D. Member-at-Large 1
Election
Number of vacancies
1
Candidates
- Name:Jason ShafferCandidate statement:Jason Shaffer is Professor of English (and a former department Chair) at the United State Naval Academy. He is the author of Performing Patriotism: National Identity in the Colonial and Revolutionary American Theatre (University of Pennsylvania, 2007). He has published in, among other venues, Theatre Survey, Early American Literature, Comparative Drama, and Common Place, along with essays or chapters in several edited volumes and reference works. He is affiliated with the Theatre and Performance Studies Caucus (TaPS), and ASECS has been his primary scholarly home since attending his first conference in 2001.
As an interdisciplinary scholar with a strong record of collaborating across fields and someone who has also presented at theater studies, history, and early American studies conferences, he feels strongly that the future of ASECS lies in multidisciplinary outreach and in encouraging the presentation and publication of scholarship on material originating (or circulating) outside the British metropole.
- Name:Olivia SabeeCandidate statement:Olivia Sabee is Associate Professor and Chair of Dance at Swarthmore College (Swarthmore, PA), where she also serves on the committees on Comparative Literature and Interpretation Theory and contributes courses to French and Francophone Studies.

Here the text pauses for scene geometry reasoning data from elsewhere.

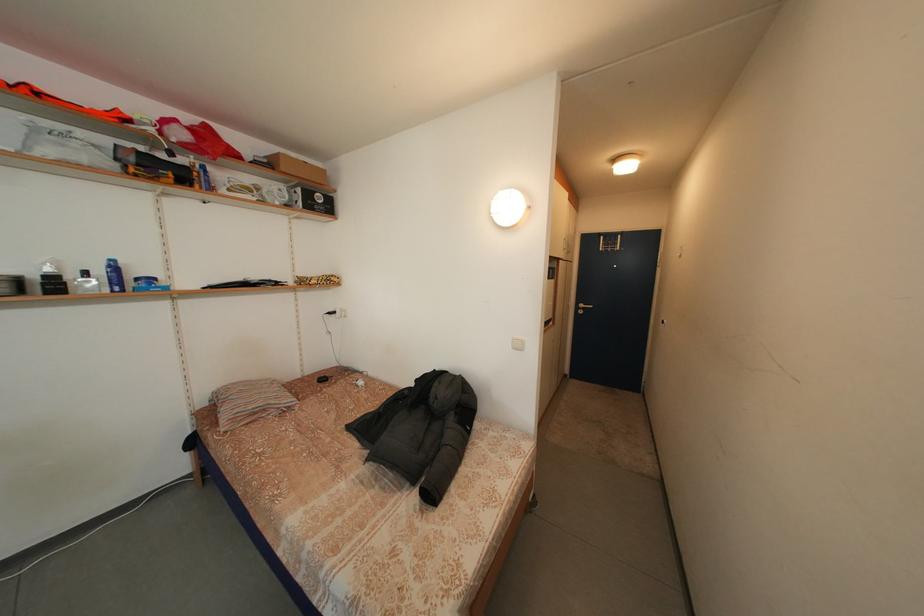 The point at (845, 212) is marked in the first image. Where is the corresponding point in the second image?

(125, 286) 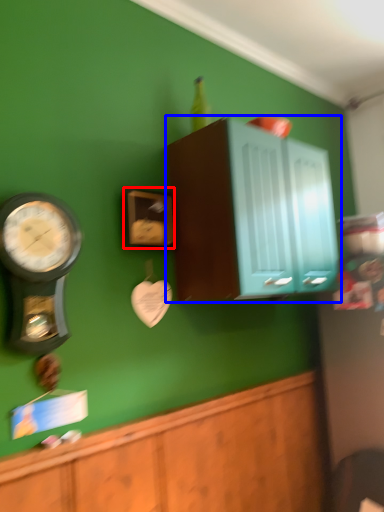 Question: Which object appears closest to the camera in this image, clock (highlighted by a red box) or cabinetry (highlighted by a blue box)?

Choices:
 (A) clock
 (B) cabinetry

Answer: (B) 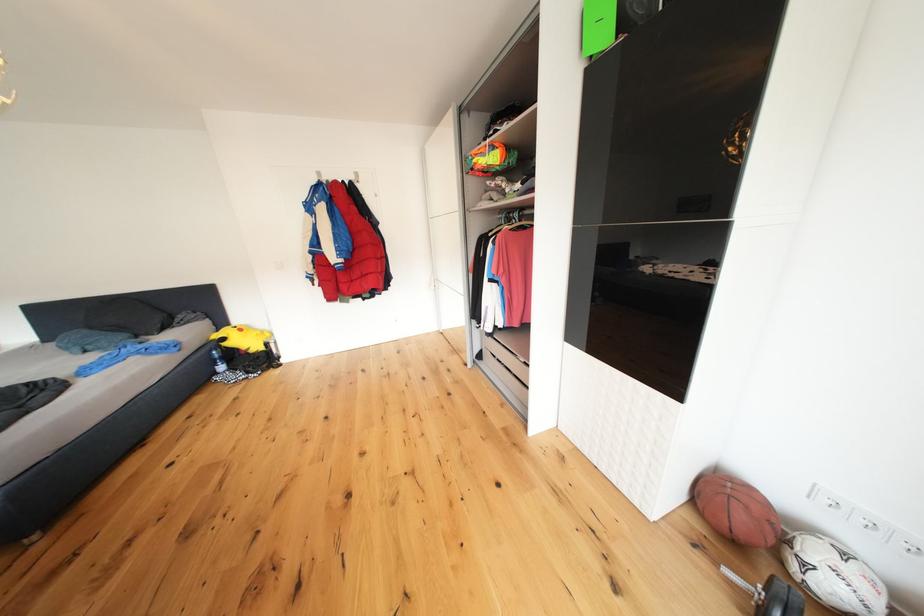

She is the author of Theories of Ballet in the Age of the Encyclopédie (Oxford Studies in the Enlightenment, 2022) and has published essays in journals including Eighteenth-Century Studies, French Studies, Dance Chronicle, and Danza e ricerca. She is a current Mellon New Directions Fellow (2023-2026). She has been a member of ASECS since 2015 and has served on the travel awards committee (2022) and is currently on the advisory board for Studies in Eighteenth-Century Culture. She previously served as Secretary of the Dance Studies Association (2020-2022) and also sits on advisory boards for Dance Chronicle and AIRDanza Review. She believes ASECS to be an important site for the fostering of both disciplinary and interdisciplinary connections between scholars. She is especially committed to facilitating participation in the organization by scholars working in traditionally underrepresented fields and to continuing to cultivate ASECS as a space of inquiry for scholars working on the global eighteenth century.